The specification was never officially formalized. There's movement on that front now in the form of a draft IETF proposal but the draft proposal doesn't cover Crawl-Delay, an essential addition if you're anyone but Google.

More complicated than a loose specification however is the number of edge cases that web scale reveals.

Why is robots.txt important?

Web crawling is wonderous. Web crawling enables us to take this wild and strangely interlinked behemoth network of compute and knowledge which we call the internet, fueled by billions of independent actors, and pull it together for use as a corpus of humanity.

That this was ever allowed or became standard practice is a marvel in and of itself. Hence the danger. Nefarious or ill behaving web crawlers can push us towards the tragedy of the commons.
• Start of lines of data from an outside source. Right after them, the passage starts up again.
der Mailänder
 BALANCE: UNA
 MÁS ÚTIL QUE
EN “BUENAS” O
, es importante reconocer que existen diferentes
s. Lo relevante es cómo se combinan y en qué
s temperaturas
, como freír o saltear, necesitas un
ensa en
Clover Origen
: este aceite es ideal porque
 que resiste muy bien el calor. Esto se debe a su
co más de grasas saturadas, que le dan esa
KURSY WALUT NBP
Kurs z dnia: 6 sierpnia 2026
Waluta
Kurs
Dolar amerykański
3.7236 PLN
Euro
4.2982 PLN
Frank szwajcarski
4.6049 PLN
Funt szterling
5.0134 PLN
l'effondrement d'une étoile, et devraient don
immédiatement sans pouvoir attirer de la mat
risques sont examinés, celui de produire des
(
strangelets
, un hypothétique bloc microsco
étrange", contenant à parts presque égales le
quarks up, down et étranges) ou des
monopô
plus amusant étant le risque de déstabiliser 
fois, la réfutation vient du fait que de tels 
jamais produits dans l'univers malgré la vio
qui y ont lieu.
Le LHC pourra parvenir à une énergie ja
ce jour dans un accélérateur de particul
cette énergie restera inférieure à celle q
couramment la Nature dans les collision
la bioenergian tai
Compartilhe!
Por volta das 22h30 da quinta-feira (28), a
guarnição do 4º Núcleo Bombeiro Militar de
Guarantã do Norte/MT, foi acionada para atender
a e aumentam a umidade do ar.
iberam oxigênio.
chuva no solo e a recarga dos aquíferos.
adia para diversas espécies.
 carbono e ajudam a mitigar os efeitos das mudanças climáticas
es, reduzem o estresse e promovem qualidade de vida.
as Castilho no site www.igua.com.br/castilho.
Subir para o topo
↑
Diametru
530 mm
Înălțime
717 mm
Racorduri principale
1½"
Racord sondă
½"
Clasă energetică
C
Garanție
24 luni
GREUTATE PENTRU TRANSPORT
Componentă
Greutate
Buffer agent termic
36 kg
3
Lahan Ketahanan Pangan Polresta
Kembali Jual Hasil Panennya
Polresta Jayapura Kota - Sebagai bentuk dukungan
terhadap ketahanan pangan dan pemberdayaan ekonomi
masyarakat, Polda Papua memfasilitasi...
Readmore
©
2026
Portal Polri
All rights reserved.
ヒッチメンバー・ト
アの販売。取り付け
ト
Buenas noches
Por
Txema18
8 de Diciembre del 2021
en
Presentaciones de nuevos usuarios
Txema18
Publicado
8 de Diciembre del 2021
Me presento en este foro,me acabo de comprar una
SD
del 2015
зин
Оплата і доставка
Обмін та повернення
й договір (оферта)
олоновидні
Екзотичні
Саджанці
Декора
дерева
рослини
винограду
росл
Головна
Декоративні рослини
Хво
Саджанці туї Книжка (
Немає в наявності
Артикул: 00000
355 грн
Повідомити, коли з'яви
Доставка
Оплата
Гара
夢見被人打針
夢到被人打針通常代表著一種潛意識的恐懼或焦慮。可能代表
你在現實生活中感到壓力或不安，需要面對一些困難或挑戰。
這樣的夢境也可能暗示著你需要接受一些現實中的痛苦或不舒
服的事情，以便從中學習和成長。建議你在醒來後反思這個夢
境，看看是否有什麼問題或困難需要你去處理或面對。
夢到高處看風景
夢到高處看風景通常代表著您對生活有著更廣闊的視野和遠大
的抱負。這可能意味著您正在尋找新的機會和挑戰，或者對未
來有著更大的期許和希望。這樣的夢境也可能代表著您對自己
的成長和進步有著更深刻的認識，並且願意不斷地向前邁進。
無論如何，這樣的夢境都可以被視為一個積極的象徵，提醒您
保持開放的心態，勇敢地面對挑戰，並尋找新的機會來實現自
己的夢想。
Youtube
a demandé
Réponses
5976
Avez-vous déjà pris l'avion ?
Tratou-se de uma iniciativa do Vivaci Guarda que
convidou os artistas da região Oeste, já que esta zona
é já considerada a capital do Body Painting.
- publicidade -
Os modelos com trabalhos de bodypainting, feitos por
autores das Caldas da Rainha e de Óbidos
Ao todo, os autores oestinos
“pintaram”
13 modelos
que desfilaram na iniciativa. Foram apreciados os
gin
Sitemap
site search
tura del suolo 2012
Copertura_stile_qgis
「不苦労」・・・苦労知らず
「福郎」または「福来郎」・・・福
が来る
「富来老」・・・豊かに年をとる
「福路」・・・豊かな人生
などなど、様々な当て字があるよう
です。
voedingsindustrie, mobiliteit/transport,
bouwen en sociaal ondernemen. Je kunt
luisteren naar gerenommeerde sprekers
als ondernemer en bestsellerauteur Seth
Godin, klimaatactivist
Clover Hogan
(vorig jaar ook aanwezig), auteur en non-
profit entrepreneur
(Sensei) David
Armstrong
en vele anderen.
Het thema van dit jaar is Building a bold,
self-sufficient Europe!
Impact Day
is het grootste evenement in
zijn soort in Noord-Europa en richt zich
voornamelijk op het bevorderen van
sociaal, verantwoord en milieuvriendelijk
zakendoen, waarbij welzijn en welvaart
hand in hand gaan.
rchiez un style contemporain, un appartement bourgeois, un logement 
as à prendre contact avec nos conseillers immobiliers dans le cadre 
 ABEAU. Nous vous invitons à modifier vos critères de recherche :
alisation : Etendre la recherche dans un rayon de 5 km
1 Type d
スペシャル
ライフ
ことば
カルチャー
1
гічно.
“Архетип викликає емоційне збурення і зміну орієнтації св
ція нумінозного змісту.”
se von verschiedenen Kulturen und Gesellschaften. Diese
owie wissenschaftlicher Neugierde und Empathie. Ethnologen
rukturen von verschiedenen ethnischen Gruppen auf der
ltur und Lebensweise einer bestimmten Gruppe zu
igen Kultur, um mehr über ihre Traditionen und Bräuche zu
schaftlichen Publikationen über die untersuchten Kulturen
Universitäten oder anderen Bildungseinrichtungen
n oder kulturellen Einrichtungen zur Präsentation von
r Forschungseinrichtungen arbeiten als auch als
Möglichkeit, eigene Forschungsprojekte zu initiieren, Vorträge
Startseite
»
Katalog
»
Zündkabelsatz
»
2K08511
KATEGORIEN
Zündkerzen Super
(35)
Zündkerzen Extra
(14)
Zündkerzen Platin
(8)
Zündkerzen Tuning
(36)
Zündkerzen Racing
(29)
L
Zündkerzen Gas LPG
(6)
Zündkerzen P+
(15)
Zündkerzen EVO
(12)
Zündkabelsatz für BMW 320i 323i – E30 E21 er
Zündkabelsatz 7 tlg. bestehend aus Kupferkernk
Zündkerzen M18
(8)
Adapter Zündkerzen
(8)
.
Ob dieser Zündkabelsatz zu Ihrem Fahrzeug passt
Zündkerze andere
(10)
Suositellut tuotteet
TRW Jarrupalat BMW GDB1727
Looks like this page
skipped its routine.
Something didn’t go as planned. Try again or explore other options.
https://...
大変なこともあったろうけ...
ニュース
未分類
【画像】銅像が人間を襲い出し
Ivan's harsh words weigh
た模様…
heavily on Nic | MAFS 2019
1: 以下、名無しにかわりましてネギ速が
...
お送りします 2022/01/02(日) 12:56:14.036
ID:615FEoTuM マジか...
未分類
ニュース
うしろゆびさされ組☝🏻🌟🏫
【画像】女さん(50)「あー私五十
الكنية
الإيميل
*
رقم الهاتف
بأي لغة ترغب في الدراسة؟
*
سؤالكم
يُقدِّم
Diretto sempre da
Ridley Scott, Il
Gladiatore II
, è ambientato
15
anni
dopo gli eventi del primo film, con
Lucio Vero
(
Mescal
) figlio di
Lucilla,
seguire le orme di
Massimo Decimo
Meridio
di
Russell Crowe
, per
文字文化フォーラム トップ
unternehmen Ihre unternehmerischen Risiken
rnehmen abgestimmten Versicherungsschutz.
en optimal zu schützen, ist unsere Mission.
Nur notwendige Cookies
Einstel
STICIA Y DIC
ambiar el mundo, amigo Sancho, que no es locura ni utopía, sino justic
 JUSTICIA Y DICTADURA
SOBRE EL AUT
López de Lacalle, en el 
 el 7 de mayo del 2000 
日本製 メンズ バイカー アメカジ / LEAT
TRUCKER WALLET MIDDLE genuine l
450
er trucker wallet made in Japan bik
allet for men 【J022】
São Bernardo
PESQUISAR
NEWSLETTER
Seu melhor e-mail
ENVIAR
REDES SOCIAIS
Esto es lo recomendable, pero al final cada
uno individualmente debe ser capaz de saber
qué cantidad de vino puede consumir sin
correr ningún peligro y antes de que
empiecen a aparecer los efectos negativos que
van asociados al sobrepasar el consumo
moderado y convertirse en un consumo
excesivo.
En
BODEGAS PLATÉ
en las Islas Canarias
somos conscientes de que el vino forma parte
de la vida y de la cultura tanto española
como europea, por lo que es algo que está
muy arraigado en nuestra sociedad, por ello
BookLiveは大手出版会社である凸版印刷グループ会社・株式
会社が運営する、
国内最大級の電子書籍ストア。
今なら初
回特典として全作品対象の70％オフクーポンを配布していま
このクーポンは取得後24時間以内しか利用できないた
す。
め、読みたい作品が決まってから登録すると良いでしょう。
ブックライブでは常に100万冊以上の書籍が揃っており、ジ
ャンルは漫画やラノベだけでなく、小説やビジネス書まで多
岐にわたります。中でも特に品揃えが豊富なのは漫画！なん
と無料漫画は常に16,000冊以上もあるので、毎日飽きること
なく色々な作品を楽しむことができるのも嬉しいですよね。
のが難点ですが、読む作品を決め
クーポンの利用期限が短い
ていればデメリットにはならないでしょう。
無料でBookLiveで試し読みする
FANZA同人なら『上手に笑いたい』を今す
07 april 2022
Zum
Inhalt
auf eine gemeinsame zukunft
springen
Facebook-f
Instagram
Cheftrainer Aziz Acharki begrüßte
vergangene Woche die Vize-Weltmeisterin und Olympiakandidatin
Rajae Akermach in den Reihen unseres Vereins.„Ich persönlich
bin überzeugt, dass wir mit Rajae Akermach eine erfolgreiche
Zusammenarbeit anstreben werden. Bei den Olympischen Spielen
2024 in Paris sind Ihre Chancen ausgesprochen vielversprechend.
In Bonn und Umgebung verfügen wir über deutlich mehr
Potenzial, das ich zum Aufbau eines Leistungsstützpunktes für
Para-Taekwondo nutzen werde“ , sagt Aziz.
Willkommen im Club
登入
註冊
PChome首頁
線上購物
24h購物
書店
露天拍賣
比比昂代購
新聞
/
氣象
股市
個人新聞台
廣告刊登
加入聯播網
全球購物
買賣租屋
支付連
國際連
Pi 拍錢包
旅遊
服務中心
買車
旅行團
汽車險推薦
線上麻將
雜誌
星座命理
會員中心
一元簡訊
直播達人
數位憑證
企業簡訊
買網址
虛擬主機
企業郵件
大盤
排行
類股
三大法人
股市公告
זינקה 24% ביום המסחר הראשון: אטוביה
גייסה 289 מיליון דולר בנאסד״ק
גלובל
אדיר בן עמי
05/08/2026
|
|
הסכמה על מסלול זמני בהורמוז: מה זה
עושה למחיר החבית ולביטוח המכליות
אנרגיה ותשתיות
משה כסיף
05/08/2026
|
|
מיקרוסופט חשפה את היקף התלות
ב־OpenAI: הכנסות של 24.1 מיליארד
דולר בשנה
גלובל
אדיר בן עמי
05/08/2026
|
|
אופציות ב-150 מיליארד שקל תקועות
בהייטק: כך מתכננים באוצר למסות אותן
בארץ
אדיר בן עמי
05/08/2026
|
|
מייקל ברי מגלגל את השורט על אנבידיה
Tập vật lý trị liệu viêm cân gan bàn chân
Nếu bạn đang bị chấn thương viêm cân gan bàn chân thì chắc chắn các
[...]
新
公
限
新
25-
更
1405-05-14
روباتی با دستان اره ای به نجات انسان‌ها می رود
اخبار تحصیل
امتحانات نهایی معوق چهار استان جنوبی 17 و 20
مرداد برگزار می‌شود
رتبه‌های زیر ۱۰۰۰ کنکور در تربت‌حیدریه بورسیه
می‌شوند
The more web crawling is abused, the more likely it is for websites to prevent web crawling. When a website decides to prevent web crawling it's a coin flip as to whether they prevent the specific abusive bot or whether they restrict crawling more generally.

If we collectively aren't careful we'll slowly watch the societal benefit given to us by web crawling dissolve or be centralized to only a few massive companies.

The robots.txt specification

The format is incredibly simple. A plantext file located at /robots.txt on the domain specifies a set of instructions like:

User-Agent: Smerity
Allow: /
Disallow: /favorites/movies/*/horror/

User-Agent: *
Disallow: /favorites/
Crawl-Delay: 10
Sitemap: https://example.com/sitemap.xml

For a given user agent ("bot", "robot", "crawler", ...) a set of patterns indicate which URLs as allowed or disallowed. A simplified form of regular expressions are allowed - specifically * for matching anything and $ for matching the end of the input. If a URL doesn't match any pattern then we assume it's allowed.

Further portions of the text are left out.